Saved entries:
══════════════════════════════
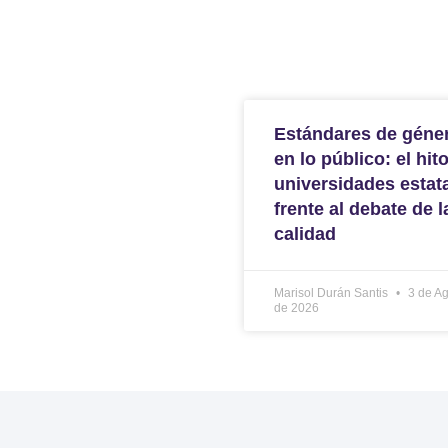
Estándares de géne
en lo público: el hit
universidades estat
frente al debate de l
calidad
Marisol Durán Santis
3 de Ag
de 2026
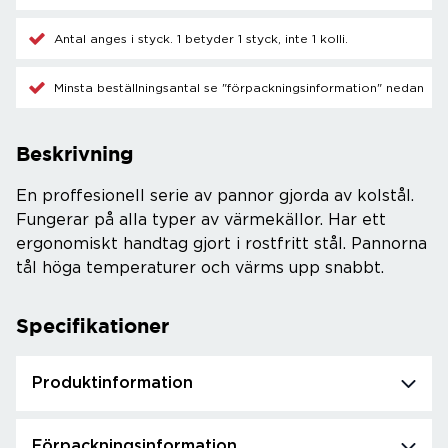
Antal anges i styck. 1 betyder 1 styck, inte 1 kolli.
Minsta beställningsantal se "förpackningsinformation" nedan
Beskrivning
En proffesionell serie av pannor gjorda av kolstål.
Fungerar på alla typer av värmekällor. Har ett
ergonomiskt handtag gjort i rostfritt stål. Pannorna
tål höga temperaturer och värms upp snabbt.
Specifikationer
Produktinformation
Förpackningsinformation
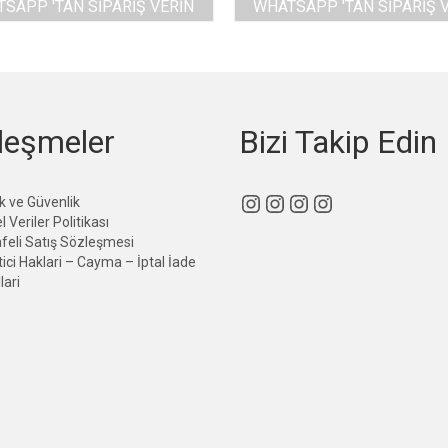
SAPP 'TAN SIPARIŞ VERIN
WHATSAPP 'TAN SIPARIŞ 
leşmeler
Bizi Takip Edin
Instagram
Instagram
Instagram
Instagram
lik ve Güvenlik
l Veriler Politikası
eli Satış Sözleşmesi
ici Haklari – Cayma – İptal İade
lari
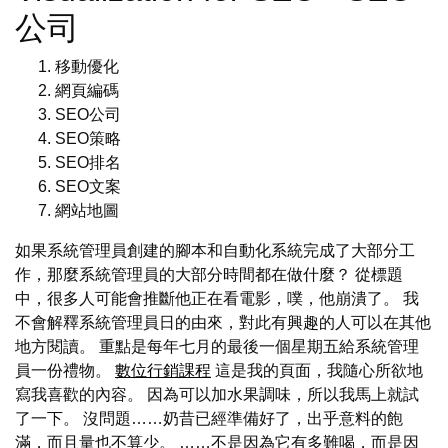
公司
移動優化
網頁編碼
SEO公司
SEO策略
SEO排名
SEO文案
網站地圖
如果系統管理員創建的腳本和自動化系統完成了大部分工
作，那麼系統管理員的大部分時間都在做什麼？ 從標題
中，很多人可能會推斷他正在看電影，噗，他崩潰了。 我
不會解釋系統管理員日的由來，對此有興趣的人可以在其他
地方閱讀。 重點是每年七月的最後一個星期五給系統管理
員一份禮物。
數位行銷課程
這是我的頁面，我隨心所欲地
寫我喜歡的內容。 因為可以加水果調味，所以我馬上就試
了一下。 沒問題……奶昔已經準備好了，出乎意料的飽
滿，而且量也不算少。 ……不是因為它有多難喝，而是因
══════════════════════════════
• _About this exercise_:
Please copy every record above exactly, but leave the pictures out.

• _Output_:
Estándares de géne
en lo público: el hit
universidades estat
frente al debate de l
calidad
Marisol Durán Santis
3 de Ag
de 2026
Antal anges i styck. 1 betyder 1 styck, inte 1 kolli.
Minsta beställningsantal se "förpackningsinformation" nedan
Beskrivning
En proffesionell serie av pannor gjorda av kolstål.
Fungerar på alla typer av värmekällor. Har ett
ergonomiskt handtag gjort i rostfritt stål. Pannorna
tål höga temperaturer och värms upp snabbt.
Specifikationer
Produktinformation
Förpackningsinformation
SAPP 'TAN SIPARIŞ VERIN
WHATSAPP 'TAN SIPARIŞ 
leşmeler
Bizi Takip Edin
Instagram
Instagram
Instagram
Instagram
lik ve Güvenlik
l Veriler Politikası
eli Satış Sözleşmesi
ici Haklari – Cayma – İptal İade
lari
公司
移動優化
網頁編碼
SEO公司
SEO策略
SEO排名
SEO文案
網站地圖
如果系統管理員創建的腳本和自動化系統完成了大部分工
作，那麼系統管理員的大部分時間都在做什麼？ 從標題
中，很多人可能會推斷他正在看電影，噗，他崩潰了。 我
不會解釋系統管理員日的由來，對此有興趣的人可以在其他
地方閱讀。 重點是每年七月的最後一個星期五給系統管理
員一份禮物。
數位行銷課程
這是我的頁面，我隨心所欲地
寫我喜歡的內容。 因為可以加水果調味，所以我馬上就試
了一下。 沒問題……奶昔已經準備好了，出乎意料的飽
滿，而且量也不算少。 ……不是因為它有多難喝，而是因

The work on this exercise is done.